• _Work instruction_: Copy the data below exactly. Any pictures in it should be omitted.

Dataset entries
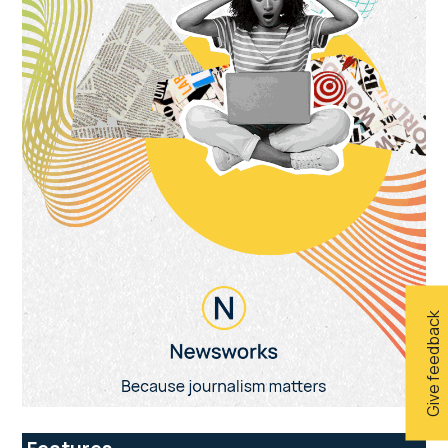
Give feedback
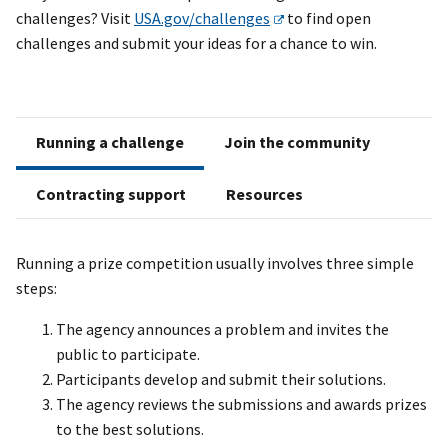
challenges?
Visit
USA.gov/challenges
to find open
challenges and submit your ideas for a chance to win.
Running a challenge
Join the community
Contracting support
Resources
Running a prize competition usually involves three simple
steps:
The agency announces a problem and invites the
public to participate.
Participants develop and submit their solutions.
The agency reviews the submissions and awards prizes
to the best solutions.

• _Reply_:
Give feedback
challenges?
Visit
USA.gov/challenges
to find open
challenges and submit your ideas for a chance to win.
Running a challenge
Join the community
Contracting support
Resources
Running a prize competition usually involves three simple
steps:
The agency announces a problem and invites the
public to participate.
Participants develop and submit their solutions.
The agency reviews the submissions and awards prizes
to the best solutions.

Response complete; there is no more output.